Like Filthy and JB’s father Chuck, Alexander’s father was a basketball player in college and Air Force. The pieces of advice or “rules” Chuck shares with his two sons are extremely similar to the ones the writer’s father shared with him. “My dad used to say things to me like, ‘You can’t know what you don’t know;’ he is just saying, ‘Never hang around with people who have less to lose than you do.’ My dad used to drop these things on me non-stop, going to school in the morning or when I made a mistake,” Alexander told AdLit. The author’s father’s words can be seen as the foundation of Chuck’s rules, which guide the two boys in life.
Since Alexander wrote the novel inspired by his interactions with his father, he considers the same as a “song to my father and an ode to my father,” as per the same interview. The author conceived Chuck as a reimagining of how his father might have been when he played basketball before entering academia. However, that doesn’t mean that we can find Alexander in Filthy or JB. Although the author loves the sport, he never saw a future in playing basketball as his two protagonists. “I played basketball a lot, but I wasn’t good enough to be competitive. I excelled at tennis and talked a lot of trash, which I bring into the book,” the author told Charleston City Paper about the autobiographical elements in the book.

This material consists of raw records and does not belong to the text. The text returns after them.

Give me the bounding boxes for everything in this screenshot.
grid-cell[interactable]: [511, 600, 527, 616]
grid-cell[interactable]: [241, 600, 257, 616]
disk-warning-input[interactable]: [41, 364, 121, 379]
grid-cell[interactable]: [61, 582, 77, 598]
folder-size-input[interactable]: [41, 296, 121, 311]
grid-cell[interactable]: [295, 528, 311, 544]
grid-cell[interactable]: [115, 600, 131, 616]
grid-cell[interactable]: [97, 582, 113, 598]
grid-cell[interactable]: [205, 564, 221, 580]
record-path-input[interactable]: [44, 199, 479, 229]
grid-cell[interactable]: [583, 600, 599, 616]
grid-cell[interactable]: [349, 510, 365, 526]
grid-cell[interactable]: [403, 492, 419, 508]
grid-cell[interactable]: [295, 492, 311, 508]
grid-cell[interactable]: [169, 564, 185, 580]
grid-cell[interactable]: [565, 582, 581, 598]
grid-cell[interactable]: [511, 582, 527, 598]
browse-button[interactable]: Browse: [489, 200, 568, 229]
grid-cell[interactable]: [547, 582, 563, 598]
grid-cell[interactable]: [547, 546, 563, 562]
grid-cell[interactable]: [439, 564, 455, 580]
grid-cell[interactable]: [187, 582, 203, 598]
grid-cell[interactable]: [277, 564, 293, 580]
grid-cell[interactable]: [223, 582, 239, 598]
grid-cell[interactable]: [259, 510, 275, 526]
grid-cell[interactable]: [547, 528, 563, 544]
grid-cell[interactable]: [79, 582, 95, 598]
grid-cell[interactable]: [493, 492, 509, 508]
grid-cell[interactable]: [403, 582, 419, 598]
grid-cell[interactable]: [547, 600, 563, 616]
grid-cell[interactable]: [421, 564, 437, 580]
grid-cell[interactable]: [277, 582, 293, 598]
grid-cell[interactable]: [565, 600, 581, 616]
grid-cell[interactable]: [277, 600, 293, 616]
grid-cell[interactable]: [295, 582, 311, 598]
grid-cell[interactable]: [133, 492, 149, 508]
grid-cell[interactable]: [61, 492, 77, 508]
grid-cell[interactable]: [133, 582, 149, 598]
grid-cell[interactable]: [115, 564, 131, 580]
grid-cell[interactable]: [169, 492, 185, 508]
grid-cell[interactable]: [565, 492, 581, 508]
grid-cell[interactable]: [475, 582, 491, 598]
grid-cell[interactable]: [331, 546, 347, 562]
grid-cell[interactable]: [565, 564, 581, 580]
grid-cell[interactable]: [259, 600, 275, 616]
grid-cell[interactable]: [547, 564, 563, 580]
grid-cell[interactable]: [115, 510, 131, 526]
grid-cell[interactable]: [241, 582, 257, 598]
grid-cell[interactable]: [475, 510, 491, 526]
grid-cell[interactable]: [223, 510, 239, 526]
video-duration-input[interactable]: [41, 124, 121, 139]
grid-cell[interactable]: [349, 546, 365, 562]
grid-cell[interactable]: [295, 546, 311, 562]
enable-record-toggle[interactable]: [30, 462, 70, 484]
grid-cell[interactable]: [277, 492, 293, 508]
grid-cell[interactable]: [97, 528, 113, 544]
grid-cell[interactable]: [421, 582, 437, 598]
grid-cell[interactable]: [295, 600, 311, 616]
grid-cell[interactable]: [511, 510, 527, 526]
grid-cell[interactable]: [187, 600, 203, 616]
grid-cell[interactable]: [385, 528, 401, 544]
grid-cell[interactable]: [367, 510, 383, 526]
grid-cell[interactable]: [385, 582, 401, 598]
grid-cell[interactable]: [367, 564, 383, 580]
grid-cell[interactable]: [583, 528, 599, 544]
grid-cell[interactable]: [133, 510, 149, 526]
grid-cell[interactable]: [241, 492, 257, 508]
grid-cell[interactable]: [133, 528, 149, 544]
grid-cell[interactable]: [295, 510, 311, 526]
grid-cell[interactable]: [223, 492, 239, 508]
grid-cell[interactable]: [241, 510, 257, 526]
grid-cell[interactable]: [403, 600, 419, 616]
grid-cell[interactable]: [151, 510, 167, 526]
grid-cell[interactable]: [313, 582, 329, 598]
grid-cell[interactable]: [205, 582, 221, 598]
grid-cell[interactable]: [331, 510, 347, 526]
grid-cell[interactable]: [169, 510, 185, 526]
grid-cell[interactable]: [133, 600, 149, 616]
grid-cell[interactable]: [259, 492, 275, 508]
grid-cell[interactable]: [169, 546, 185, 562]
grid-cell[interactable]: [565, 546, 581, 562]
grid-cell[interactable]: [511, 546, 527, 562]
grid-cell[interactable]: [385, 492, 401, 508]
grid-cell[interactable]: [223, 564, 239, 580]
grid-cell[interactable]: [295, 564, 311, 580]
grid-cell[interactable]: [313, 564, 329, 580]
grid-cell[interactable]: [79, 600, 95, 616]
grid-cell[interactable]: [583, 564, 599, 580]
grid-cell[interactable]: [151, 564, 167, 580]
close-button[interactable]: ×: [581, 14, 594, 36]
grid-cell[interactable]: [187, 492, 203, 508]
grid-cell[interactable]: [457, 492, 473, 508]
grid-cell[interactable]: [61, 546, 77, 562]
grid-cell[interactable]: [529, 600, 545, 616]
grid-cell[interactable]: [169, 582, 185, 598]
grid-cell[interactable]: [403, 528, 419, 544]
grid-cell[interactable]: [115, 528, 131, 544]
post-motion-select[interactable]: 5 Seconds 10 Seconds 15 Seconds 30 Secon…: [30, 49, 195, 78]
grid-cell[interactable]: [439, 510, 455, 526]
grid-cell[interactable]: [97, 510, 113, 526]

Alexander conceived the novel to introduce the nuances of important aspects of life, such as family, to his young readers. He integrated the element of basketball into it to attract the readers. “Ultimately, this is a book about basketball but it is really about so much more. It’s about family and brotherhood and friendship and crossing over from boyhood into manhood. Basketball was just sort of a metaphor, it was a frame, it was a way to sort of get boys to pick up this book, was a way to get girls excited about this book. It was what I remembered liking when I was twelve years old and would have loved to have had a book that dealt with this subject,” Alexander said in the same AdLit interview.
Although the series and its source novel are fictional, they succeed in moving the audiences and readers respectively with their relatability. As far as Alexander is concerned, the same relatability isn’t accidental. The author visited “a lot” of schools to get inspired by the students and their lives, which must have helped him create the fictional saga of two boys who dream to conquer the world by becoming basketball greats.